SUPPLIED INFORMATION

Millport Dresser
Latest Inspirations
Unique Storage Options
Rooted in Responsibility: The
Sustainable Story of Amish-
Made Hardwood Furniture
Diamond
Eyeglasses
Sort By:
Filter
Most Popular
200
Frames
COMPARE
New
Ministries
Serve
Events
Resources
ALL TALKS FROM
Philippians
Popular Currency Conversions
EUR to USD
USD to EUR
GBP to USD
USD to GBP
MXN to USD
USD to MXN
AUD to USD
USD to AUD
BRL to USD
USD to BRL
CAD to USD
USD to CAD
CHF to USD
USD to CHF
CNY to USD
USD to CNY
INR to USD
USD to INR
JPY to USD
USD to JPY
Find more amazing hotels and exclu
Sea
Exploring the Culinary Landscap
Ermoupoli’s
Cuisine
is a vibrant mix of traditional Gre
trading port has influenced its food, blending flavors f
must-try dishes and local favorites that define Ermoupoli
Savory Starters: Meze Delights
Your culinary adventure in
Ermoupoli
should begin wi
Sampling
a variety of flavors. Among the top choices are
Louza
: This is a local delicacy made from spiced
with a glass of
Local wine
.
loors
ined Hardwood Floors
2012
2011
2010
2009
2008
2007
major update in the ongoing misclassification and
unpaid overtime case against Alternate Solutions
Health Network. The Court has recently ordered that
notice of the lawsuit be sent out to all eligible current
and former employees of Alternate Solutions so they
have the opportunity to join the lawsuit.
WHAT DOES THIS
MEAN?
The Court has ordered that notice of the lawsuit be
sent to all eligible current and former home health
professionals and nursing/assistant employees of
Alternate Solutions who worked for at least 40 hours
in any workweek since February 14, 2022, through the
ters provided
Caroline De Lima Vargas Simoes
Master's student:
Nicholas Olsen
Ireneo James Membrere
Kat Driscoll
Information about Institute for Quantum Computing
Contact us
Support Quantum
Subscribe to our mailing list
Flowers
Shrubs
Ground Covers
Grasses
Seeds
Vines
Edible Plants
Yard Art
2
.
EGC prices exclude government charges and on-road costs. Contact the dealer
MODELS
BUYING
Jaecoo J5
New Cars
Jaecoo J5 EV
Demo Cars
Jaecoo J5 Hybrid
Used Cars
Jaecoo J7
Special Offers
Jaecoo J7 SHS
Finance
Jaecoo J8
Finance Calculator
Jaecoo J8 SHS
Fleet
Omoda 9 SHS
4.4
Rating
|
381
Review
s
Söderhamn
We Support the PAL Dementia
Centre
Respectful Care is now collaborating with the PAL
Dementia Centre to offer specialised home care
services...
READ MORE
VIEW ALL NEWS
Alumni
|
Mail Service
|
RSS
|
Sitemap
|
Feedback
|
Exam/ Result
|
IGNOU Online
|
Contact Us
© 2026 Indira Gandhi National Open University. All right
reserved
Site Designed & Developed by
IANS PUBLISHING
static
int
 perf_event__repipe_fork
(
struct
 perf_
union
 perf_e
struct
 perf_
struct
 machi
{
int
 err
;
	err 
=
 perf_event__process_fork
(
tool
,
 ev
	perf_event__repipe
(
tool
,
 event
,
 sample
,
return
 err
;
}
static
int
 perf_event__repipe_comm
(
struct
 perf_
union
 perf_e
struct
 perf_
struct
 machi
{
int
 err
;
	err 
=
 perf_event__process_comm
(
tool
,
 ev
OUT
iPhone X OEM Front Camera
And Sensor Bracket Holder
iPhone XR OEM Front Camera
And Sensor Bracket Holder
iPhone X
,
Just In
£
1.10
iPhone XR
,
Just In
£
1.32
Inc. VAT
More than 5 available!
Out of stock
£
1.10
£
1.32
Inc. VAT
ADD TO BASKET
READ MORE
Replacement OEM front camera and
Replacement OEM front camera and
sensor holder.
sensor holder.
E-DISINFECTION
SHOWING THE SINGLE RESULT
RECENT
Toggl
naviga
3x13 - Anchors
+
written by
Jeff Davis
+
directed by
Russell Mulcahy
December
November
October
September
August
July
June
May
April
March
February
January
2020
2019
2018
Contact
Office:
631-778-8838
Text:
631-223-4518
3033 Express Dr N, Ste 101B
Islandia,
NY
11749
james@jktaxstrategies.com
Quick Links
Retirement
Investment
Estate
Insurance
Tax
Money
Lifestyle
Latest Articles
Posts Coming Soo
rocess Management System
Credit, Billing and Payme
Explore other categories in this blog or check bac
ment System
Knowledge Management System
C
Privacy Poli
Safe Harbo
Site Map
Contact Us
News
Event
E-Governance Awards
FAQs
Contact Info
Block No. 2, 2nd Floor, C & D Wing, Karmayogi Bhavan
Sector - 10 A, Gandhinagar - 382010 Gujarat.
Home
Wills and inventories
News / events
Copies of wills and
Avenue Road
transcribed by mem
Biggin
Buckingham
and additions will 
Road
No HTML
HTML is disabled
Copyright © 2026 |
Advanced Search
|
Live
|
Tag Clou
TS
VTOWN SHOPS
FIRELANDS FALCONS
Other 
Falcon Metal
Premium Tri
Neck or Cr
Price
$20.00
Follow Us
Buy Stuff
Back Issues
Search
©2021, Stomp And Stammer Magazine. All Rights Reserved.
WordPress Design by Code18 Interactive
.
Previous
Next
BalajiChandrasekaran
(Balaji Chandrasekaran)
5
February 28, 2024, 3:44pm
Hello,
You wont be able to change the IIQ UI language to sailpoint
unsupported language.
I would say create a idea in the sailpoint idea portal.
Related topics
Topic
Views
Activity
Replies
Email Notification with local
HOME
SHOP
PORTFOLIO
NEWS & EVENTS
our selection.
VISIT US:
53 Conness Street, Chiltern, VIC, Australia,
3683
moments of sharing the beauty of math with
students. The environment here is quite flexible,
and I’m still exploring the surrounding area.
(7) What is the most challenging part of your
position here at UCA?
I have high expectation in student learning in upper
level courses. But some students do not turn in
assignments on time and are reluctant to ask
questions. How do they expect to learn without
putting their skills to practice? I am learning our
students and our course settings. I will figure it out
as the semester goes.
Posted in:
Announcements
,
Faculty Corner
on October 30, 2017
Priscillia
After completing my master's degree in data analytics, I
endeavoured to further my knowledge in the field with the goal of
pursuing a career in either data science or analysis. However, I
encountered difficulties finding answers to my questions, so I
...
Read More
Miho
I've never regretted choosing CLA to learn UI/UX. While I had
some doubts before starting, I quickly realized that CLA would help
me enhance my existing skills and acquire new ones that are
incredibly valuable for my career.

WHAT TO PRODUCE
Each record is to be given again in full, exactly as it reads.

TASK OUTPUT
Millport Dresser
Latest Inspirations
Unique Storage Options
Rooted in Responsibility: The
Sustainable Story of Amish-
Made Hardwood Furniture
Diamond
Eyeglasses
Sort By:
Filter
Most Popular
200
Frames
COMPARE
New
Ministries
Serve
Events
Resources
ALL TALKS FROM
Philippians
Popular Currency Conversions
EUR to USD
USD to EUR
GBP to USD
USD to GBP
MXN to USD
USD to MXN
AUD to USD
USD to AUD
BRL to USD
USD to BRL
CAD to USD
USD to CAD
CHF to USD
USD to CHF
CNY to USD
USD to CNY
INR to USD
USD to INR
JPY to USD
USD to JPY
Find more amazing hotels and exclu
Sea
Exploring the Culinary Landscap
Ermoupoli’s
Cuisine
is a vibrant mix of traditional Gre
trading port has influenced its food, blending flavors f
must-try dishes and local favorites that define Ermoupoli
Savory Starters: Meze Delights
Your culinary adventure in
Ermoupoli
should begin wi
Sampling
a variety of flavors. Among the top choices are
Louza
: This is a local delicacy made from spiced
with a glass of
Local wine
.
loors
ined Hardwood Floors
2012
2011
2010
2009
2008
2007
major update in the ongoing misclassification and
unpaid overtime case against Alternate Solutions
Health Network. The Court has recently ordered that
notice of the lawsuit be sent out to all eligible current
and former employees of Alternate Solutions so they
have the opportunity to join the lawsuit.
WHAT DOES THIS
MEAN?
The Court has ordered that notice of the lawsuit be
sent to all eligible current and former home health
professionals and nursing/assistant employees of
Alternate Solutions who worked for at least 40 hours
in any workweek since February 14, 2022, through the
ters provided
Caroline De Lima Vargas Simoes
Master's student:
Nicholas Olsen
Ireneo James Membrere
Kat Driscoll
Information about Institute for Quantum Computing
Contact us
Support Quantum
Subscribe to our mailing list
Flowers
Shrubs
Ground Covers
Grasses
Seeds
Vines
Edible Plants
Yard Art
2
.
EGC prices exclude government charges and on-road costs. Contact the dealer
MODELS
BUYING
Jaecoo J5
New Cars
Jaecoo J5 EV
Demo Cars
Jaecoo J5 Hybrid
Used Cars
Jaecoo J7
Special Offers
Jaecoo J7 SHS
Finance
Jaecoo J8
Finance Calculator
Jaecoo J8 SHS
Fleet
Omoda 9 SHS
4.4
Rating
|
381
Review
s
Söderhamn
We Support the PAL Dementia
Centre
Respectful Care is now collaborating with the PAL
Dementia Centre to offer specialised home care
services...
READ MORE
VIEW ALL NEWS
Alumni
|
Mail Service
|
RSS
|
Sitemap
|
Feedback
|
Exam/ Result
|
IGNOU Online
|
Contact Us
© 2026 Indira Gandhi National Open University. All right
reserved
Site Designed & Developed by
IANS PUBLISHING
static
int
 perf_event__repipe_fork
(
struct
 perf_
union
 perf_e
struct
 perf_
struct
 machi
{
int
 err
;
	err 
=
 perf_event__process_fork
(
tool
,
 ev
	perf_event__repipe
(
tool
,
 event
,
 sample
,
return
 err
;
}
static
int
 perf_event__repipe_comm
(
struct
 perf_
union
 perf_e
struct
 perf_
struct
 machi
{
int
 err
;
	err 
=
 perf_event__process_comm
(
tool
,
 ev
OUT
iPhone X OEM Front Camera
And Sensor Bracket Holder
iPhone XR OEM Front Camera
And Sensor Bracket Holder
iPhone X
,
Just In
£
1.10
iPhone XR
,
Just In
£
1.32
Inc. VAT
More than 5 available!
Out of stock
£
1.10
£
1.32
Inc. VAT
ADD TO BASKET
READ MORE
Replacement OEM front camera and
Replacement OEM front camera and
sensor holder.
sensor holder.
E-DISINFECTION
SHOWING THE SINGLE RESULT
RECENT
Toggl
naviga
3x13 - Anchors
+
written by
Jeff Davis
+
directed by
Russell Mulcahy
December
November
October
September
August
July
June
May
April
March
February
January
2020
2019
2018
Contact
Office:
631-778-8838
Text:
631-223-4518
3033 Express Dr N, Ste 101B
Islandia,
NY
11749
james@jktaxstrategies.com
Quick Links
Retirement
Investment
Estate
Insurance
Tax
Money
Lifestyle
Latest Articles
Posts Coming Soo
rocess Management System
Credit, Billing and Payme
Explore other categories in this blog or check bac
ment System
Knowledge Management System
C
Privacy Poli
Safe Harbo
Site Map
Contact Us
News
Event
E-Governance Awards
FAQs
Contact Info
Block No. 2, 2nd Floor, C & D Wing, Karmayogi Bhavan
Sector - 10 A, Gandhinagar - 382010 Gujarat.
Home
Wills and inventories
News / events
Copies of wills and
Avenue Road
transcribed by mem
Biggin
Buckingham
and additions will 
Road
No HTML
HTML is disabled
Copyright © 2026 |
Advanced Search
|
Live
|
Tag Clou
TS
VTOWN SHOPS
FIRELANDS FALCONS
Other 
Falcon Metal
Premium Tri
Neck or Cr
Price
$20.00
Follow Us
Buy Stuff
Back Issues
Search
©2021, Stomp And Stammer Magazine. All Rights Reserved.
WordPress Design by Code18 Interactive
.
Previous
Next
BalajiChandrasekaran
(Balaji Chandrasekaran)
5
February 28, 2024, 3:44pm
Hello,
You wont be able to change the IIQ UI language to sailpoint
unsupported language.
I would say create a idea in the sailpoint idea portal.
Related topics
Topic
Views
Activity
Replies
Email Notification with local
HOME
SHOP
PORTFOLIO
NEWS & EVENTS
our selection.
VISIT US:
53 Conness Street, Chiltern, VIC, Australia,
3683
moments of sharing the beauty of math with
students. The environment here is quite flexible,
and I’m still exploring the surrounding area.
(7) What is the most challenging part of your
position here at UCA?
I have high expectation in student learning in upper
level courses. But some students do not turn in
assignments on time and are reluctant to ask
questions. How do they expect to learn without
putting their skills to practice? I am learning our
students and our course settings. I will figure it out
as the semester goes.
Posted in:
Announcements
,
Faculty Corner
on October 30, 2017
Priscillia
After completing my master's degree in data analytics, I
endeavoured to further my knowledge in the field with the goal of
pursuing a career in either data science or analysis. However, I
encountered difficulties finding answers to my questions, so I
...
Read More
Miho
I've never regretted choosing CLA to learn UI/UX. While I had
some doubts before starting, I quickly realized that CLA would help
me enhance my existing skills and acquire new ones that are
incredibly valuable for my career.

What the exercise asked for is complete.